Task goal
Restate all data exactly. No images.

::::::::

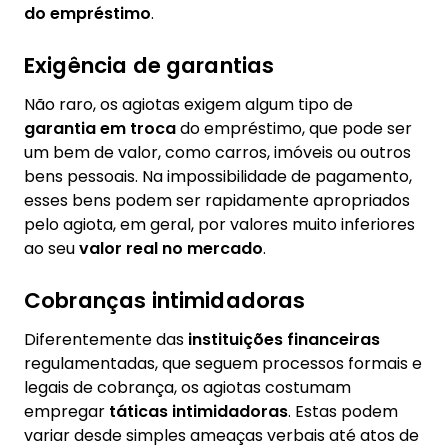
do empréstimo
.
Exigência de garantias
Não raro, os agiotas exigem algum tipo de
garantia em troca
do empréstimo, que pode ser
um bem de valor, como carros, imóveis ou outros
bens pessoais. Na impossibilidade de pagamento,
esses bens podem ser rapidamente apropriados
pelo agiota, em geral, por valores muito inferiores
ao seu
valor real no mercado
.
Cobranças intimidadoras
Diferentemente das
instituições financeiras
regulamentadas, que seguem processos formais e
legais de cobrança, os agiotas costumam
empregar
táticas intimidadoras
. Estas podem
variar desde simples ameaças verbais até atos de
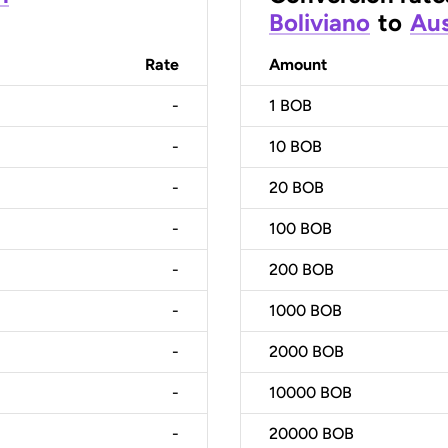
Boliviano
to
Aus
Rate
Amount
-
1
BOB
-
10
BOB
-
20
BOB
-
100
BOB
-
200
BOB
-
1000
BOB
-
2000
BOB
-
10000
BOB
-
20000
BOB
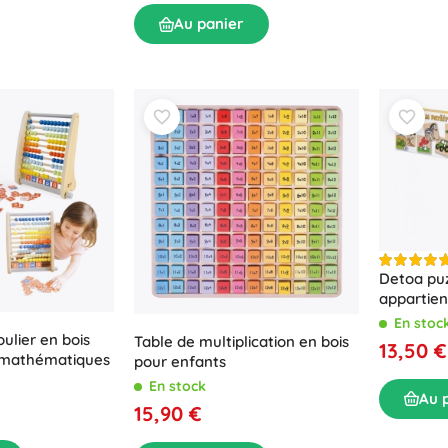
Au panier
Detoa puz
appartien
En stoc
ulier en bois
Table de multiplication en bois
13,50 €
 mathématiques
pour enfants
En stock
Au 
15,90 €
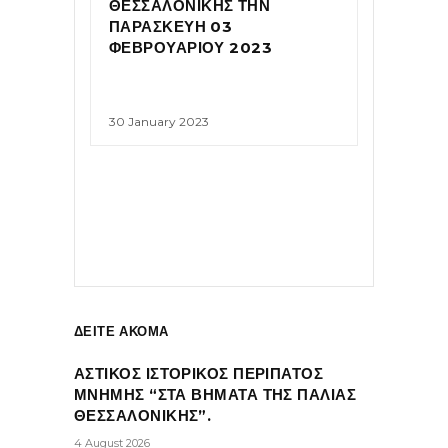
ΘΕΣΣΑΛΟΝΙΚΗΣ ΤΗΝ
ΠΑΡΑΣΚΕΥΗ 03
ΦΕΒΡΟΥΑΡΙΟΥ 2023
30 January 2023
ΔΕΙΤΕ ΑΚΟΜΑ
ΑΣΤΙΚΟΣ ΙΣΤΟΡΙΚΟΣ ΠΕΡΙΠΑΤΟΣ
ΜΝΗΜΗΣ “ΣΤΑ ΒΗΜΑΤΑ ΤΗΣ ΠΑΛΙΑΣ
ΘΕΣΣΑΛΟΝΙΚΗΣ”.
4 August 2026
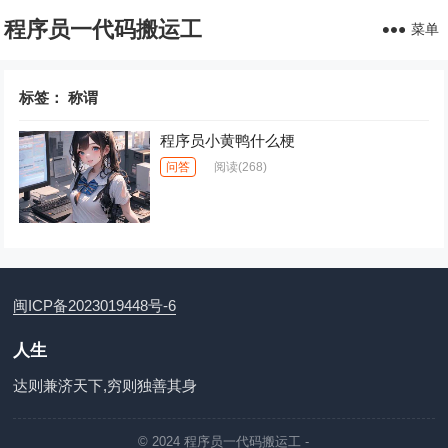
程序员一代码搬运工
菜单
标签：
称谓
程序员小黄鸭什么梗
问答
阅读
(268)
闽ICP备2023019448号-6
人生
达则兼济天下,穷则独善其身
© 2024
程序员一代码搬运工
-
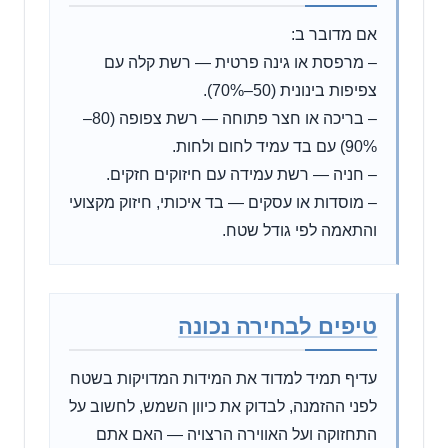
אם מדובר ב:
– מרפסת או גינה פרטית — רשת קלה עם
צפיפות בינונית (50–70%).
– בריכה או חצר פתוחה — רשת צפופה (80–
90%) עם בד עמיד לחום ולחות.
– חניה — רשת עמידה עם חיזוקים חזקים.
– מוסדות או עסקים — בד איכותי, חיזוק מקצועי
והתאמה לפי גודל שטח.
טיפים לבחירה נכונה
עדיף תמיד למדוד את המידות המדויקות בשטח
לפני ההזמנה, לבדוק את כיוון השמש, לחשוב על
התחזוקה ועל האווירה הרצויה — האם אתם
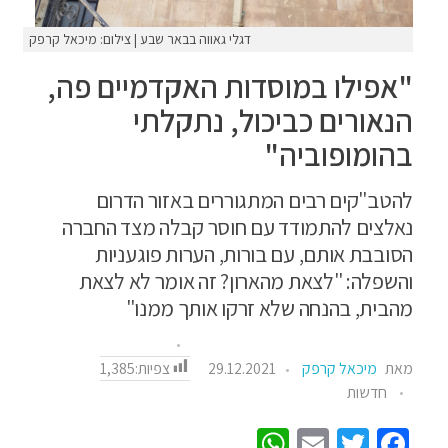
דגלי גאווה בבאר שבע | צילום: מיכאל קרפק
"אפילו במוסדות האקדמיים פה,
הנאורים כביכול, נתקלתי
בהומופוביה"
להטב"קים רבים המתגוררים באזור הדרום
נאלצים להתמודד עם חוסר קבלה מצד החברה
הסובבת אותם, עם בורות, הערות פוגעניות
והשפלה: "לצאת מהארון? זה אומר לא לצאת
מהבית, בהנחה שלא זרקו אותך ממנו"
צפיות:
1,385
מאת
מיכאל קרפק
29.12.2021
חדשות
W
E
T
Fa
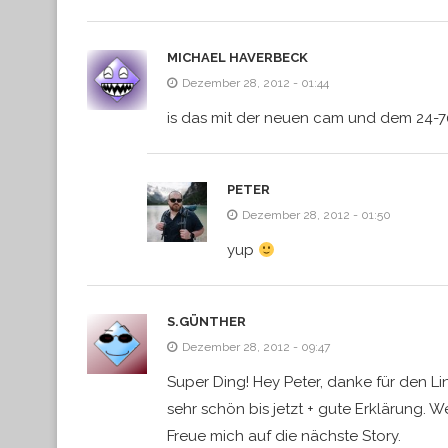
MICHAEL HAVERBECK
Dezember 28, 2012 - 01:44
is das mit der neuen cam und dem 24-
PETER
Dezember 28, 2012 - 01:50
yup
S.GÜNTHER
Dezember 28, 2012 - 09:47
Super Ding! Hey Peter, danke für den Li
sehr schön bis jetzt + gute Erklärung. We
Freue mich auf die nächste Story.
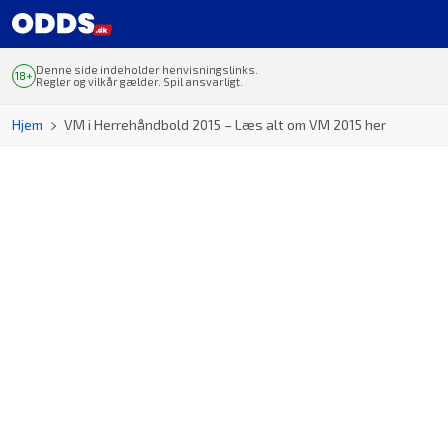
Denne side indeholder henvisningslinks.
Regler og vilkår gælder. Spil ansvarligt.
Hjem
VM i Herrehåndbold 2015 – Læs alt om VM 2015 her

::::::::

Finished exercise
do empréstimo
.
Exigência de garantias
Não raro, os agiotas exigem algum tipo de
garantia em troca
do empréstimo, que pode ser
um bem de valor, como carros, imóveis ou outros
bens pessoais. Na impossibilidade de pagamento,
esses bens podem ser rapidamente apropriados
pelo agiota, em geral, por valores muito inferiores
ao seu
valor real no mercado
.
Cobranças intimidadoras
Diferentemente das
instituições financeiras
regulamentadas, que seguem processos formais e
legais de cobrança, os agiotas costumam
empregar
táticas intimidadoras
. Estas podem
variar desde simples ameaças verbais até atos de
Boliviano
to
Aus
Rate
Amount
-
1
BOB
-
10
BOB
-
20
BOB
-
100
BOB
-
200
BOB
-
1000
BOB
-
2000
BOB
-
10000
BOB
-
20000
BOB
Au panier
Detoa puz
appartien
En stoc
ulier en bois
Table de multiplication en bois
13,50 €
 mathématiques
pour enfants
En stock
Au 
15,90 €
ΘΕΣΣΑΛΟΝΙΚΗΣ ΤΗΝ
ΠΑΡΑΣΚΕΥΗ 03
ΦΕΒΡΟΥΑΡΙΟΥ 2023
30 January 2023
ΔΕΙΤΕ ΑΚΟΜΑ
ΑΣΤΙΚΟΣ ΙΣΤΟΡΙΚΟΣ ΠΕΡΙΠΑΤΟΣ
ΜΝΗΜΗΣ “ΣΤΑ ΒΗΜΑΤΑ ΤΗΣ ΠΑΛΙΑΣ
ΘΕΣΣΑΛΟΝΙΚΗΣ”.
4 August 2026
程序员一代码搬运工
菜单
标签：
称谓
程序员小黄鸭什么梗
问答
阅读
(268)
闽ICP备2023019448号-6
人生
达则兼济天下,穷则独善其身
© 2024
程序员一代码搬运工
-
אם מדובר ב:
– מרפסת או גינה פרטית — רשת קלה עם
צפיפות בינונית (50–70%).
– בריכה או חצר פתוחה — רשת צפופה (80–
90%) עם בד עמיד לחום ולחות.
– חניה — רשת עמידה עם חיזוקים חזקים.
– מוסדות או עסקים — בד איכותי, חיזוק מקצועי
והתאמה לפי גודל שטח.
טיפים לבחירה נכונה
עדיף תמיד למדוד את המידות המדויקות בשטח
לפני ההזמנה, לבדוק את כיוון השמש, לחשוב על
התחזוקה ועל האווירה הרצויה — האם אתם
דגלי גאווה בבאר שבע | צילום: מיכאל קרפק
"אפילו במוסדות האקדמיים פה,
הנאורים כביכול, נתקלתי
בהומופוביה"
להטב"קים רבים המתגוררים באזור הדרום
נאלצים להתמודד עם חוסר קבלה מצד החברה
הסובבת אותם, עם בורות, הערות פוגעניות
והשפלה: "לצאת מהארון? זה אומר לא לצאת
מהבית, בהנחה שלא זרקו אותך ממנו"
צפיות:
1,385
מאת
מיכאל קרפק
29.12.2021
חדשות
W
E
T
Fa
MICHAEL HAVERBECK
Dezember 28, 2012 - 01:44
is das mit der neuen cam und dem 24-
PETER
Dezember 28, 2012 - 01:50
yup
S.GÜNTHER
Dezember 28, 2012 - 09:47
Super Ding! Hey Peter, danke für den Li
sehr schön bis jetzt + gute Erklärung. We
Freue mich auf die nächste Story.
Denne side indeholder henvisningslinks.
Regler og vilkår gælder. Spil ansvarligt.
Hjem
VM i Herrehåndbold 2015 – Læs alt om VM 2015 her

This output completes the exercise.